Available data: Begin

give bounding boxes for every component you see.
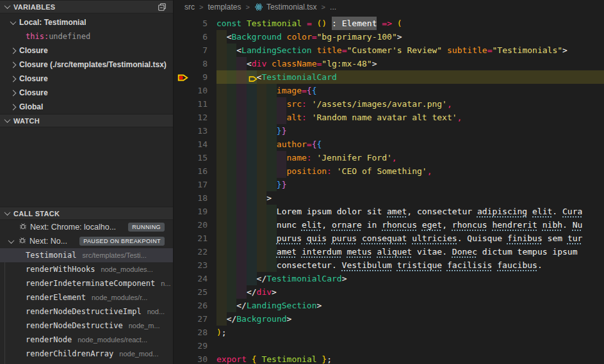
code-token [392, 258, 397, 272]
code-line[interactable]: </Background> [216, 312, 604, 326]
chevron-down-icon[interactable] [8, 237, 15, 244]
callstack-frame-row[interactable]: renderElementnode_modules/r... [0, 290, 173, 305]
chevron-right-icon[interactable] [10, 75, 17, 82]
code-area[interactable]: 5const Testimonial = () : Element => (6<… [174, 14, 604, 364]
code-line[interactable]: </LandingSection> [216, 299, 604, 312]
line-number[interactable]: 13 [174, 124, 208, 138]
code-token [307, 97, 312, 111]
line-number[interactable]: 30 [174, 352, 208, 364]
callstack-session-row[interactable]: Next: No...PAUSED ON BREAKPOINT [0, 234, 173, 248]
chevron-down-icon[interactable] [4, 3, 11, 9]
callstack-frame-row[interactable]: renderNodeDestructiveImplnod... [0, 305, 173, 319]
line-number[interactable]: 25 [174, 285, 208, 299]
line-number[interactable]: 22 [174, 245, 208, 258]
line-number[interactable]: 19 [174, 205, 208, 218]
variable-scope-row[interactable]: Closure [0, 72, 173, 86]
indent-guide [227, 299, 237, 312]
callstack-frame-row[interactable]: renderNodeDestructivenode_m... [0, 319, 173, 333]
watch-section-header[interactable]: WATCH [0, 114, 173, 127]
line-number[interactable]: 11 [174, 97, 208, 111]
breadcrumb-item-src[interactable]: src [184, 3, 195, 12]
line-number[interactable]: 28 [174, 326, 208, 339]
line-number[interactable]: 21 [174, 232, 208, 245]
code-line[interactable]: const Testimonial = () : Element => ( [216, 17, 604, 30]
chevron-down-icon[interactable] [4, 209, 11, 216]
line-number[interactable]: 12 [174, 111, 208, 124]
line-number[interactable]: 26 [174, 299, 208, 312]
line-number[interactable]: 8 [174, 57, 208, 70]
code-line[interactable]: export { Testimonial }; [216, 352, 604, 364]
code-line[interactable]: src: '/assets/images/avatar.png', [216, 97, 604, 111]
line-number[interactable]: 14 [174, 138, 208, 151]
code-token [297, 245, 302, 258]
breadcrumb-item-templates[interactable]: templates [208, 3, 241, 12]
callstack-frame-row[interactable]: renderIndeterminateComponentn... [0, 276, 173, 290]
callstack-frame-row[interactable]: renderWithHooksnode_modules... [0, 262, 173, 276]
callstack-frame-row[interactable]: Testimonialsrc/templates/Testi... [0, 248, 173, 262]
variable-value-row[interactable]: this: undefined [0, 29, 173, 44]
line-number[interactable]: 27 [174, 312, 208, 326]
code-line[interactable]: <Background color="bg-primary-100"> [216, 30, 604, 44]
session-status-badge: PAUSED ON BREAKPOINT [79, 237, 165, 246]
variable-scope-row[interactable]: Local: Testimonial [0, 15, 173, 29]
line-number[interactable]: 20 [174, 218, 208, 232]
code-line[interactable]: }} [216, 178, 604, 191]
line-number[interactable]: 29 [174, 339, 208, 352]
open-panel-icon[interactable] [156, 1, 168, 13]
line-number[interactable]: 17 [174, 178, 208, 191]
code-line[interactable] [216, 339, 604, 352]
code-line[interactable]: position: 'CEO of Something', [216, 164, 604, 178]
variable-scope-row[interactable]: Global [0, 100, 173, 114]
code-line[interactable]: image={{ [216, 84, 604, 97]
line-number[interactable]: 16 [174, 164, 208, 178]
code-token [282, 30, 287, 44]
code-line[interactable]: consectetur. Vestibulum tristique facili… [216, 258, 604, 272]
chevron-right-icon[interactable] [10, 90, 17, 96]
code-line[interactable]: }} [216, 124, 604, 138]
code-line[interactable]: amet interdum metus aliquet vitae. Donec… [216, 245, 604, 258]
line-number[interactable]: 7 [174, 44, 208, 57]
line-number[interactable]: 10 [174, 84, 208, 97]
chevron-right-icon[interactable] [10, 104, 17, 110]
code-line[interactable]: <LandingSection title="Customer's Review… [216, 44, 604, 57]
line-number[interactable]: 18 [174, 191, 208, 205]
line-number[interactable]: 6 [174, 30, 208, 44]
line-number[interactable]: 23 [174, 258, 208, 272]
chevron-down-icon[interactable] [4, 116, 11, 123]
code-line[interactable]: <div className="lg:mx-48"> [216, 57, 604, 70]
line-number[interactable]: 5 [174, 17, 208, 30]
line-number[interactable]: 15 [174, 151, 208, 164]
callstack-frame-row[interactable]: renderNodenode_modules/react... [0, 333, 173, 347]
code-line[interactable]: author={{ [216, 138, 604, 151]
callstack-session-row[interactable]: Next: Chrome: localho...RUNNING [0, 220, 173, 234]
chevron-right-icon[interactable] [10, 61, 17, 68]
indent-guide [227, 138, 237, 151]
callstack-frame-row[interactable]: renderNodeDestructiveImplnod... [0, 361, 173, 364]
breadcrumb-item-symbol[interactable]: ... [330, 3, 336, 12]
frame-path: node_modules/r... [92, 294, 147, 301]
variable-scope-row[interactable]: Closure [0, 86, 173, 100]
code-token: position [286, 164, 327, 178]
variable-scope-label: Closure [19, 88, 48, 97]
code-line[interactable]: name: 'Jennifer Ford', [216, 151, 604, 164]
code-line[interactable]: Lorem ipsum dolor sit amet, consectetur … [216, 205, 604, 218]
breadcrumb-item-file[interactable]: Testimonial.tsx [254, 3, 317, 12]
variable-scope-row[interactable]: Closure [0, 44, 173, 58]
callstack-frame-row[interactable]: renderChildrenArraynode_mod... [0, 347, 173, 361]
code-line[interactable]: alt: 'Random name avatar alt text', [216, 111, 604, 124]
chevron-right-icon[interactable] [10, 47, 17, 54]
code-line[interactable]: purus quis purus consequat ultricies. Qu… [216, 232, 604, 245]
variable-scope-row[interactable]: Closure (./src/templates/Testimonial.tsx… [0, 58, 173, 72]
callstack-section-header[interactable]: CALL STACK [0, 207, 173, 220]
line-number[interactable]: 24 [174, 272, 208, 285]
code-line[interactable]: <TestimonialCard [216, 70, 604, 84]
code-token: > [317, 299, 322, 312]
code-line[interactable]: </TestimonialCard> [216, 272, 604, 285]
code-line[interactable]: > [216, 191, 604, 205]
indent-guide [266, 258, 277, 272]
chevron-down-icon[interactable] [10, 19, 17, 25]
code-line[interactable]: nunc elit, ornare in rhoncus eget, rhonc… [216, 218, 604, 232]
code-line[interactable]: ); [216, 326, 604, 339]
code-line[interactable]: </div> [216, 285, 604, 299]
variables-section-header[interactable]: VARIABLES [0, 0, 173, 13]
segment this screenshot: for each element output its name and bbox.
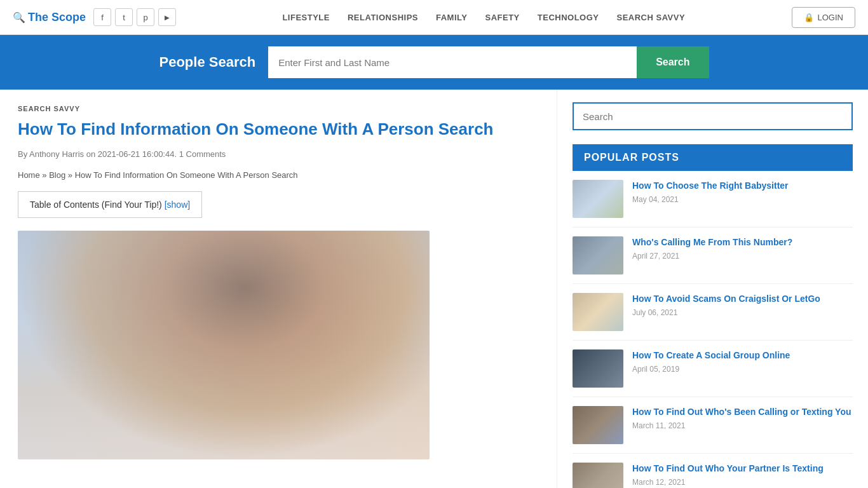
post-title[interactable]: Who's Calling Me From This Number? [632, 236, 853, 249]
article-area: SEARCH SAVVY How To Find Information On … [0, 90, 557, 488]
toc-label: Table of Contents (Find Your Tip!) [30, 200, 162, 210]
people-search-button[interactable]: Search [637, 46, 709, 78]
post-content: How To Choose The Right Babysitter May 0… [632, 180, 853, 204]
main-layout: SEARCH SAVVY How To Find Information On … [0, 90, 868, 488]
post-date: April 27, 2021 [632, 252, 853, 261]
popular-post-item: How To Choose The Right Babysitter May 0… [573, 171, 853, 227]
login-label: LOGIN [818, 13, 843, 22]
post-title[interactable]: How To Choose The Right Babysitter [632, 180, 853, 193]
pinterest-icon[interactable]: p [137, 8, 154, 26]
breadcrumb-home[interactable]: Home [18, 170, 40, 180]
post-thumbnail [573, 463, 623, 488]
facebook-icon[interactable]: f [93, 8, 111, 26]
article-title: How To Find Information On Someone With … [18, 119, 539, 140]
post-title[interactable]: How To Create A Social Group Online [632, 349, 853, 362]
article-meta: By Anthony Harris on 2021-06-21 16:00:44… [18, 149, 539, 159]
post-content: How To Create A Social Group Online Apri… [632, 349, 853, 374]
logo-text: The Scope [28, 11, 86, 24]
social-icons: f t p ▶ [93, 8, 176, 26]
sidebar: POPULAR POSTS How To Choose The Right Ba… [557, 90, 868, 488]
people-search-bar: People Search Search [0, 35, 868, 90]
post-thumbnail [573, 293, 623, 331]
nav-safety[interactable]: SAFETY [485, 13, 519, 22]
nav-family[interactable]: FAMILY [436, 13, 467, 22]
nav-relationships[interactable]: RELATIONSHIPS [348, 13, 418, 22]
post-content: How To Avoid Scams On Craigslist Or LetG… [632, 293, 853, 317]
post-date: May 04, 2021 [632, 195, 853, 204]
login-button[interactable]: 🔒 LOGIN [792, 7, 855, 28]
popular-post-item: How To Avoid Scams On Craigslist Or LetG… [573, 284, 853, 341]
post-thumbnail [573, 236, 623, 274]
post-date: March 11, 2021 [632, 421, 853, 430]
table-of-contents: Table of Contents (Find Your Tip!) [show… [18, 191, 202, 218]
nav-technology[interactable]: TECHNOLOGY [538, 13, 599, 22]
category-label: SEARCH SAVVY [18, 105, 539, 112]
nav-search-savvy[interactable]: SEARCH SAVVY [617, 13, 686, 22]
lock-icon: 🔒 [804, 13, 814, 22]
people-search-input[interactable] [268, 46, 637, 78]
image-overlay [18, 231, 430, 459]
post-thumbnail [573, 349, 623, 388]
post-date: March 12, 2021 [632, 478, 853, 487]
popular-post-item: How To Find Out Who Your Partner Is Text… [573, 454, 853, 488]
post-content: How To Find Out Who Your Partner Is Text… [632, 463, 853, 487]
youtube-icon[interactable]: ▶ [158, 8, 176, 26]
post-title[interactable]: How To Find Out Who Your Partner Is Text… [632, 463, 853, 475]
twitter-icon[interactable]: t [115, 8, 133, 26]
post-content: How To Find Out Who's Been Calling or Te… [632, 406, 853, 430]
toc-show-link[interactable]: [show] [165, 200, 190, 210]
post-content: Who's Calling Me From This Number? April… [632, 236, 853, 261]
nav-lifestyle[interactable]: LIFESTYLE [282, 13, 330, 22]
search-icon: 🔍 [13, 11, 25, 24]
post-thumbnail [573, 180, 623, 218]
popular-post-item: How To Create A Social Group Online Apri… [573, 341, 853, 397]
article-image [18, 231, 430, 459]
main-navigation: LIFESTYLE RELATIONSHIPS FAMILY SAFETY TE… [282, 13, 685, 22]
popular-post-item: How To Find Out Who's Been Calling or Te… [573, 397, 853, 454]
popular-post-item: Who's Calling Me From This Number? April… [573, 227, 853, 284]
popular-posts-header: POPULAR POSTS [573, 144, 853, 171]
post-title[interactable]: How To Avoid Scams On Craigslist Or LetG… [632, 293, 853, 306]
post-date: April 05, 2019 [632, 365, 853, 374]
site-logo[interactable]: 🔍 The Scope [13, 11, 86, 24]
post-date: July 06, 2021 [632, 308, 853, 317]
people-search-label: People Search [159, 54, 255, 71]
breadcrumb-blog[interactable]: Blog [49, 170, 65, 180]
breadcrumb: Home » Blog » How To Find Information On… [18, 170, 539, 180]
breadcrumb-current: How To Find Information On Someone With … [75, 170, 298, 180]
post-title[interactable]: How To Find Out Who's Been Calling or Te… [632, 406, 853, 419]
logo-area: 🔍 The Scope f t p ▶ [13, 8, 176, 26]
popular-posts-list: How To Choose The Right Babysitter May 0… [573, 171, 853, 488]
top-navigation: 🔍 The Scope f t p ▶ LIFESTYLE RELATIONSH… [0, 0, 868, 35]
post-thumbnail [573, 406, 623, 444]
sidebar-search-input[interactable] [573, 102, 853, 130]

Available data: End

Task directions: Scan the material above for the word "token". Copy each line where it occurs.

Answer box:
code-token [392, 258, 397, 272]
code-token [307, 97, 312, 111]
code-token [297, 245, 302, 258]
code-token [282, 30, 287, 44]
code-token: position [286, 164, 327, 178]
code-token: > [317, 299, 322, 312]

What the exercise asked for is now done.